Реальность же была такова, что они обе сохранили эту самую холодность – едва кивнули друг другу и заговорили на злободневные темы, как…
Как чужие, позавчера расставшиеся люди. Коллеги там или… или…
Но это было неправильно!
Отдельным ногтем, ковыряющимся в ране, о нет, даже отдельной раной была мысль о Рудо. Их друг, легкомысленный обормот, суровый властелин отряда вервольфов, лежал сейчас в омертвевшей церкви на омертвевшем острове близ Венеции и смотрел мертвыми глазами в ее треклятый готический потолок.
И все равно от недавней встречи с мамой было больнее.
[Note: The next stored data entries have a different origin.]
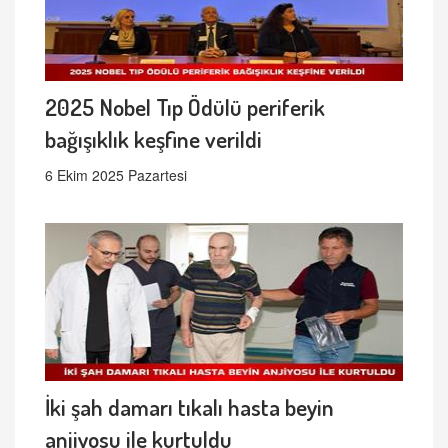
2025 Nobel Tıp Ödülü periferik
bağışıklık keşfine verildi
6 Ekim 2025 Pazartesi
İki şah damarı tıkalı hasta beyin
anjiyosu ile kurtuldu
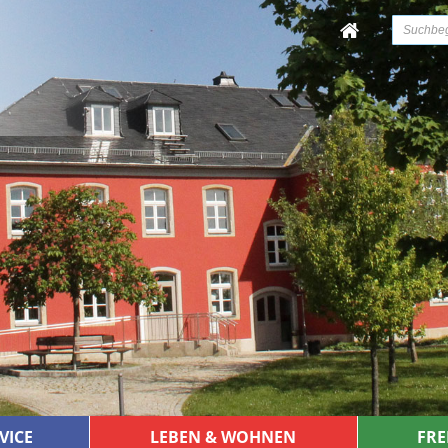
VICE
LEBEN & WOHNEN
FRE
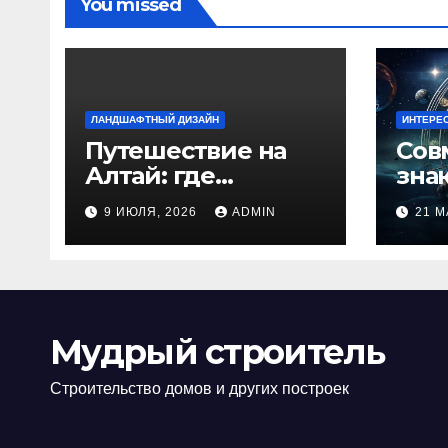
You missed
ЛАНДШАФТНЫЙ ДИЗАЙН
ИНТЕРЕ
Путешествие на
Сов
Алтай: где
зна
природа
люб
9 ИЮЛЯ, 2026
ADMIN
21 М
встречается с
иде
духом
изб
приключений
кон
Мудрый строитель
Строительство домов и других построек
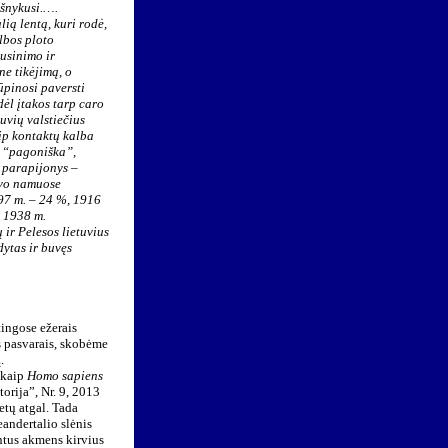
išnykusi.….
ią lentą, kuri rodė,
albos ploto
usinimo ir
ne tikėjimą, o
ūpinosi paversti
dėl įtakos tarp caro
uvių valstiečius
aip kontaktų kalba
a “pagoniška”,
 parapijonys –
avo namuose
897 m. – 24 %, 1916
– 1938 m.
ir Pelesos lietuvius
dytas ir buvęs
tingose ežerais
 pasvarais, skobėme
.
 kaip
Homo sapiens
orija”, Nr. 9, 2013
etų atgal. Tada
eandertalio slėnis
ntus akmens kirvius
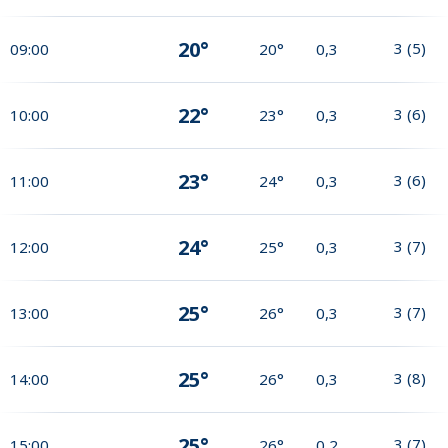
20°
3
(
5
)
09:00
20°
0,3
22°
3
(
6
)
10:00
23°
0,3
23°
3
(
6
)
11:00
24°
0,3
24°
3
(
7
)
12:00
25°
0,3
25°
3
(
7
)
13:00
26°
0,3
25°
3
(
8
)
14:00
26°
0,3
25°
3
(
7
)
15:00
26°
0,2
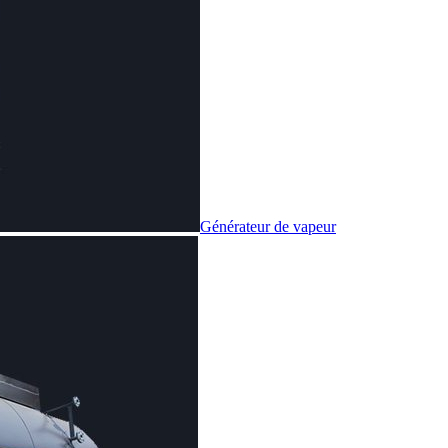
Générateur de vapeur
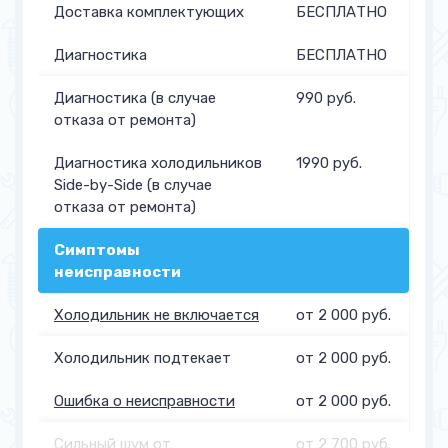
Доставка комплектующих
БЕСПЛАТНО
Диагностика
БЕСПЛАТНО
Диагностика (в случае
990 руб.
отказа от ремонта)
Диагностика холодильников
1990 руб.
Side-by-Side (в случае
отказа от ремонта)
Симптомы
неисправности
Холодильник не включается
от 2 000 руб.
Холодильник подтекает
от 2 000 руб.
Ошибка о неисправности
от 2 000 руб.
Сильный шум от
от 2 700 руб.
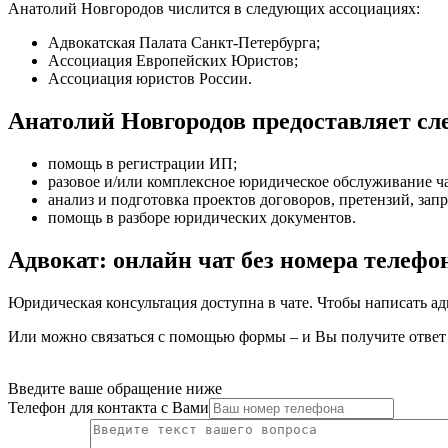
Анатолий Новгородов числится в следующих ассоциациях:
Адвокатская Палата Санкт-Петербурга;
Ассоциация Европейских Юристов;
Ассоциация юристов России.
Анатолий Новгородов предоставляет с
помощь в регистрации ИП
;
разовое и/или комплексное юридическое обслуживание ч
анализ и подготовка проектов договоров, претензий, зап
помощь в разборе юридических документов
.
Адвокат: онлайн чат без номера телефо
Юридическая консультация доступна в чате. Чтобы написать ад
Или можно связаться с помощью формы – и Вы получите ответ 
Введите ваше обращение ниже
Телефон для контакта с Вами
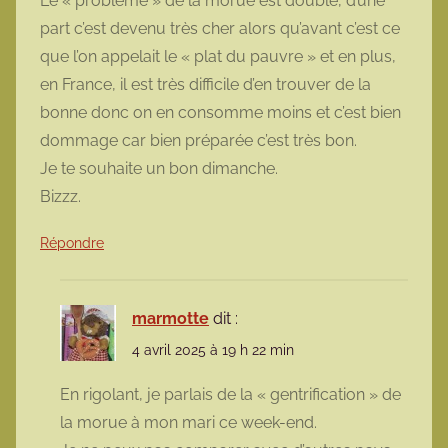
Le « problème » de la morue est double, d’une
part c’est devenu très cher alors qu’avant c’est ce
que l’on appelait le « plat du pauvre » et en plus,
en France, il est très difficile d’en trouver de la
bonne donc on en consomme moins et c’est bien
dommage car bien préparée c’est très bon.
Je te souhaite un bon dimanche.
Bizzz.
Répondre
marmotte
dit :
4 avril 2025 à 19 h 22 min
En rigolant, je parlais de la « gentrification » de
la morue à mon mari ce week-end.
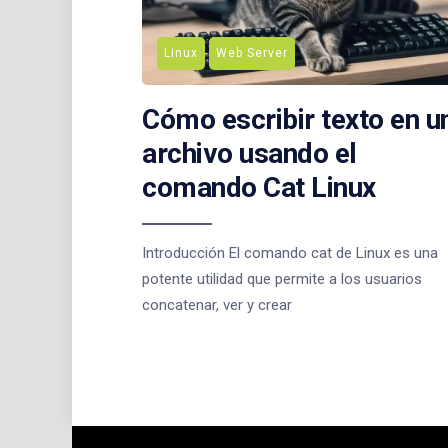
Linux
Web Server
Cómo escribir texto en u
archivo usando el
comando Cat Linux
Introducción El comando cat de Linux es una
potente utilidad que permite a los usuarios
concatenar, ver y crear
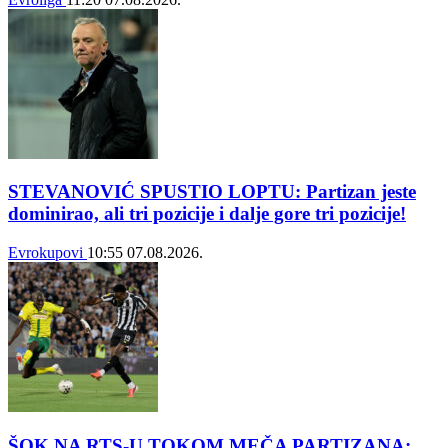
STEVANOVIĆ SPUSTIO LOPTU: Partizan jeste
dominirao, ali tri pozicije i dalje gore tri pozicije!
Evrokupovi
10:55
07.08.2026.
ŠOK NA RTS-U TOKOM MEČA PARTIZANA:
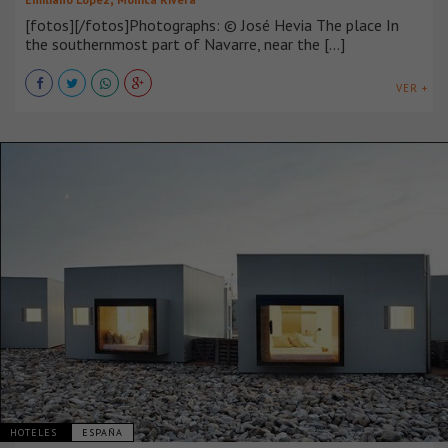
[fotos][/fotos]Photographs: © José Hevia The place In
the southernmost part of Navarre, near the [...]
VER +
HOTELES
ESPAÑA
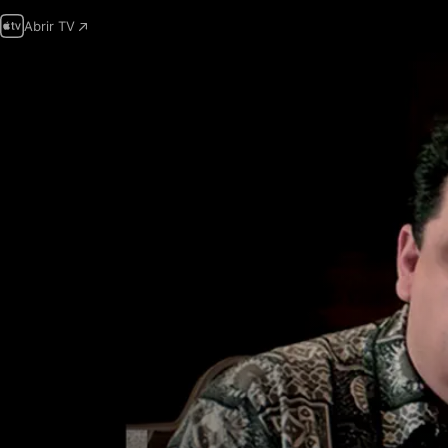
Abrir TV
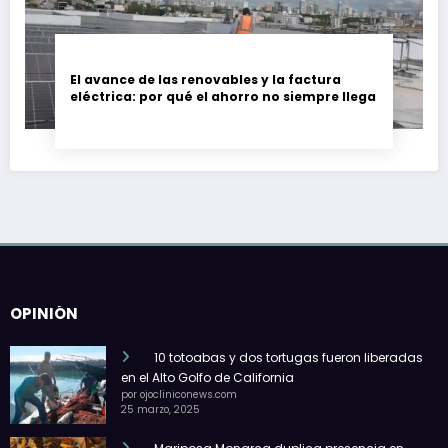
El avance de las renovables y la factura
eléctrica: por qué el ahorro no siempre llega
OPINIÓN
10 totoabas y dos tortugas fueron liberadas
en el Alto Golfo de California
por ojocliniconews.com
25 marzo, 2025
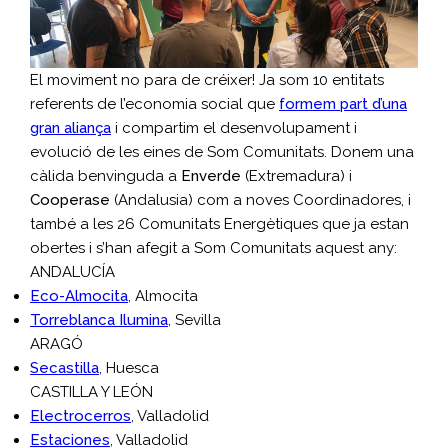
El moviment no para de créixer! Ja som 10 entitats
referents de l’economia social que
formem part d’una
gran aliança
i compartim el desenvolupament i
evolució de les eines de Som Comunitats. Donem una
càlida benvinguda a
Enverde
(Extremadura) i
Cooperase
(Andalusia) com a noves Coordinadores, i
també a les 26 Comunitats Energètiques que ja estan
obertes i s’han afegit a Som Comunitats aquest any:
ANDALUCÍA
Eco-Almocita
, Almocita
Torreblanca Ilumina
, Sevilla
ARAGÓ
Secastilla
, Huesca
CASTILLA Y LEÓN
Electrocerros
, Valladolid
Estaciones
, Valladolid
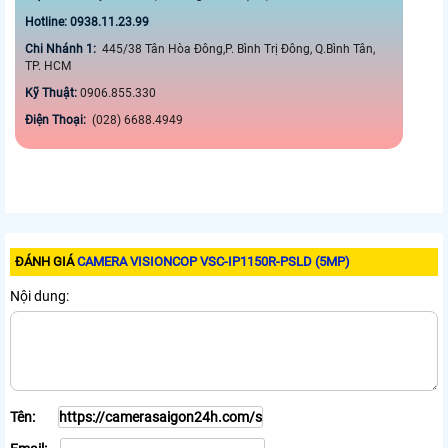
Hotline: 0938.11.23.99
Chi Nhánh 1:
445/38 Tân Hòa Đông,P. Bình Trị Đông, Q.Bình Tân,
TP. HCM
Kỹ Thuật:
0906.855.330
Điện Thoại:
(028) 6688.4949
ĐÁNH GIÁ
CAMERA VISIONCOP VSC-IP1150R-PSLD (5MP)
Nội dung:
Tên:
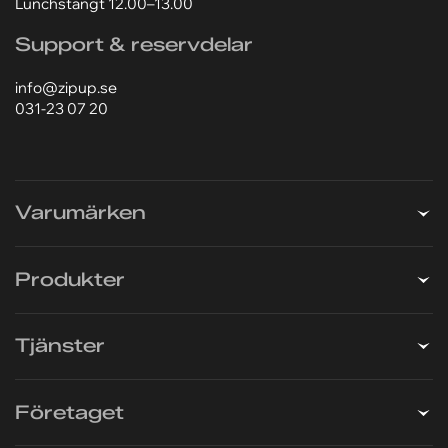
417 05 Göteborg
031-23 07 20
Lagret är öppet 07.00–16.00
Lunchstängt 12.00–13.00
Support & reservdelar
info@zipup.se
031-23 07 20
Varumärken
Produkter
Tjänster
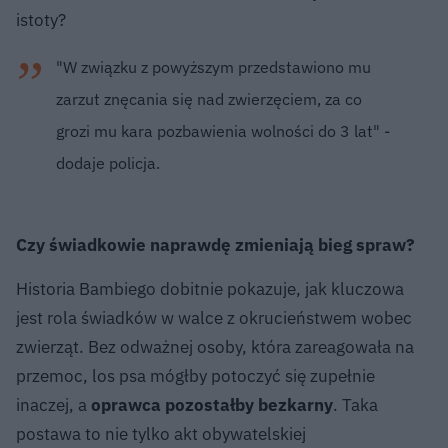
istoty?
"W związku z powyższym przedstawiono mu
zarzut znęcania się nad zwierzęciem, za co
grozi mu kara pozbawienia wolności do 3 lat" -
dodaje policja.
Czy świadkowie naprawdę zmieniają bieg spraw?
Historia Bambiego dobitnie pokazuje, jak kluczowa
jest rola świadków w walce z okrucieństwem wobec
zwierząt. Bez odważnej osoby, która zareagowała na
przemoc, los psa mógłby potoczyć się zupełnie
inaczej, a
oprawca pozostałby bezkarny
. Taka
postawa to nie tylko akt obywatelskiej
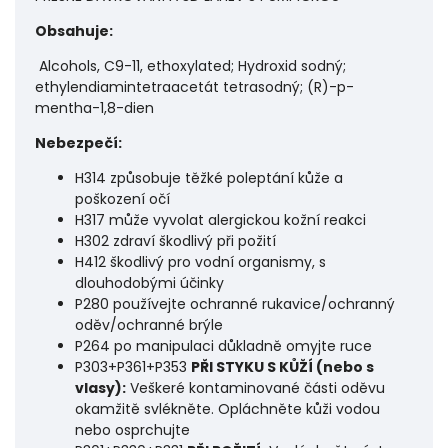
Obsahuje:
Alcohols, C9-11, ethoxylated; Hydroxid sodný;
ethylendiamintetraacetát tetrasodný; (R)-p-
mentha-1,8-dien
Nebezpečí:
H314 způsobuje těžké poleptání kůže a
poškození očí
H317 může vyvolat alergickou kožní reakci
H302 zdraví škodlivý při požití
H412 škodlivý pro vodní organismy, s
dlouhodobými účinky
P280 používejte ochranné rukavice/ochranný
oděv/ochranné brýle
P264 po manipulaci důkladně omyjte ruce
P303+P361+P353
PŘI STYKU S KŮŽÍ (nebo s
vlasy):
Veškeré kontaminované části oděvu
okamžitě svlékněte. Opláchněte kůži vodou
nebo osprchujte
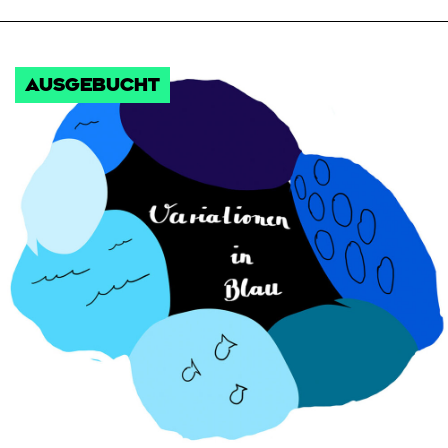
AUSGEBUCHT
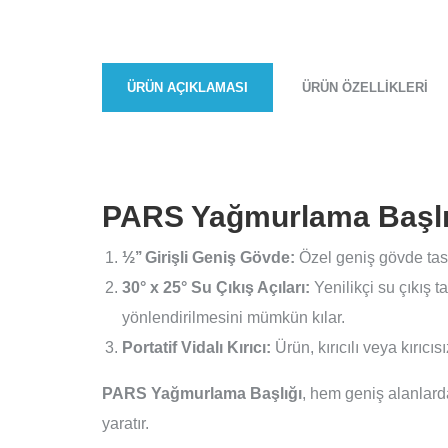
ÜRÜN AÇIKLAMASI
ÜRÜN ÖZELLIKLERI
PARS Yağmurlama Başlığ
½’’ Girişli Geniş Gövde:
Özel geniş gövde tasa
30° x 25° Su Çıkış Açıları:
Yenilikçi su çıkış 
yönlendirilmesini mümkün kılar.
Portatif Vidalı Kırıcı:
Ürün, kırıcılı veya kırıcı
PARS Yağmurlama Başlığı
, hem geniş alanlard
yaratır.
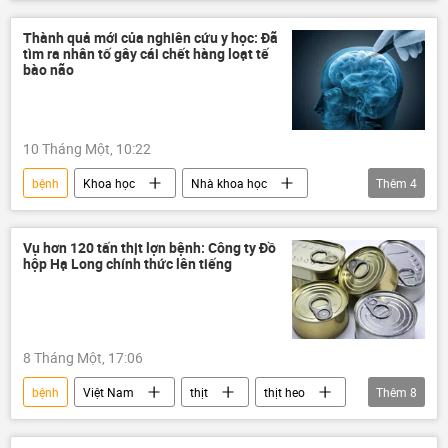
Bộ Y Tế Việt Nam
chữa bệnh
Xã hội
Ấn Độ
Thành quả mới của nghiên cứu y học: Đã
tìm ra nhân tố gây cái chết hàng loạt tế
bào não
10 Tháng Một, 10:22
bệnh
Khoa học
Nhà khoa học
Thêm
4
Nga
bệnh Alzheimer
não
y tế
Vụ hơn 120 tấn thịt lợn bệnh: Công ty Đồ
hộp Hạ Long chính thức lên tiếng
8 Tháng Một, 17:06
bệnh
Việt Nam
thịt
thịt heo
Thêm
8
Kinh doanh
Kinh tế
doanh nghiệp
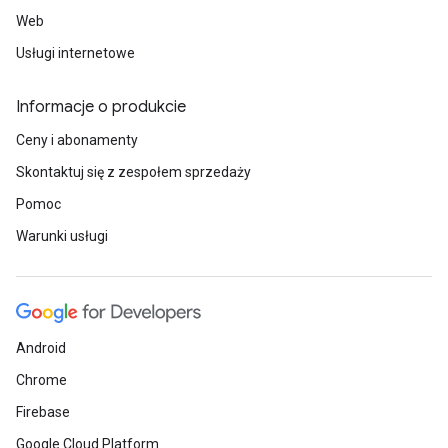
Web
Usługi internetowe
Informacje o produkcie
Ceny i abonamenty
Skontaktuj się z zespołem sprzedaży
Pomoc
Warunki usługi
Android
Chrome
Firebase
Google Cloud Platform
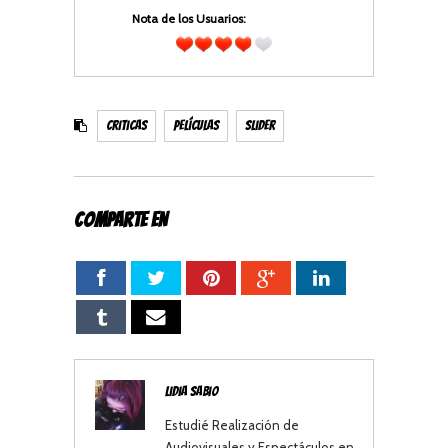
Nota de los Usuarios:
3.88
(
2
votes)
Criticas
Películas
Slider
COMPARTE EN
Lidia Sabio
Estudié Realización de
Audiovisuales y Espectáculos en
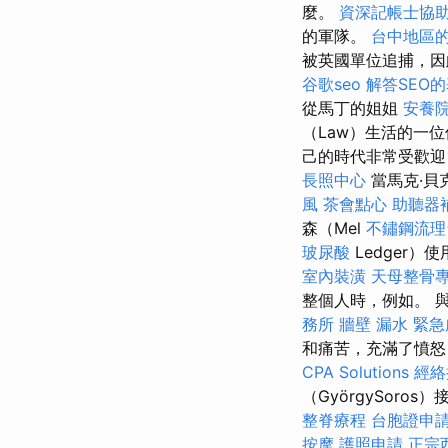
麼。
資深記帳士協
的軍隊。
台中地區
被英國單位追捕，因
谷歌seo
解答SEO
從馬丁的姐姐
安養院
（Law）生活的一
己的時代非常受歡迎，
長照中心
當馬克·貝克
風
茶會點心
助聽器
森（Mel
不鏽鋼流理
玻尿酸
Ledger
室內裝潢
天母整骨
整個人時，例如。 
務所
牆壁 漏水 緊
和痛苦，充滿了憤怒
CPA Solutions
經絡
（GyörgySoro
整脊療程
台胞證申
按摩
護照申請
正宗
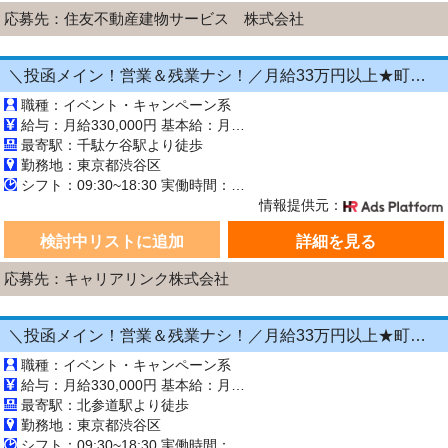
応募先：住友不動産建物サービス 株式会社
＼投函メイン！営業＆残業ナシ！／月給33万円以上★町歩きをしながら投函♪20～50代活躍中☆年間休日125日以上！[26750234]
職種：イベント・キャンペーン系
給与：月給330,000円 基本給：月330,000円 ※固定残業代（月45時間分の70,000円）を上記に含む ※超過時間分は別途支給 ■交通費支給（規定あり） ■賞与：年2回（6月・12月） 固定残業代の有無：有り 固定残業代の金額：70,000 固定残業代の時間：45時間 ※超過分は別途支給します。
最寄駅：千駄ケ谷駅より徒歩
勤務地：東京都渋谷区
シフト：09:30~18:30 実働時間：8時間／日 休憩1時間
情報提供元：
検討中リストに追加
詳細を見る
応募先：キャリアリンク株式会社
＼投函メイン！営業＆残業ナシ！／月給33万円以上★町歩きをしながら投函♪20～50代活躍中☆年間休日125日以上！[26750231]
職種：イベント・キャンペーン系
給与：月給330,000円 基本給：月330,000円 ※固定残業代（月45時間分の70,000円）を上記に含む ※超過時間分は別途支給 ■交通費支給（規定あり） ■賞与：年2回（6月・12月） 固定残業代の有無：有り 固定残業代の金額：70,000 固定残業代の時間：45時間 ※超過分は別途支給します。
最寄駅：北参道駅より徒歩
勤務地：東京都渋谷区
シフト：09:30~18:30 実働時間：8時間／日 休憩1時間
И это было в десять раз неправильнее.
Карина уже полчаса выплакивала в подушку всю эту неправильность, когда от окна отделился прозрачный силуэт, похожий на призрака и стеклянную статую одновременно. Силуэт стремительно обрел цвет и объем.
– Девочка… эй, девочка, – нерешительно произнес молодой человек, склоняясь над Кариной и трогая ее за вздрагивающее плечо, – почему ты плачешь? Тебя кто-то обидел?
– Отвали. – Карина сбросила незнакомую ладонь с плеча. Незнакомую!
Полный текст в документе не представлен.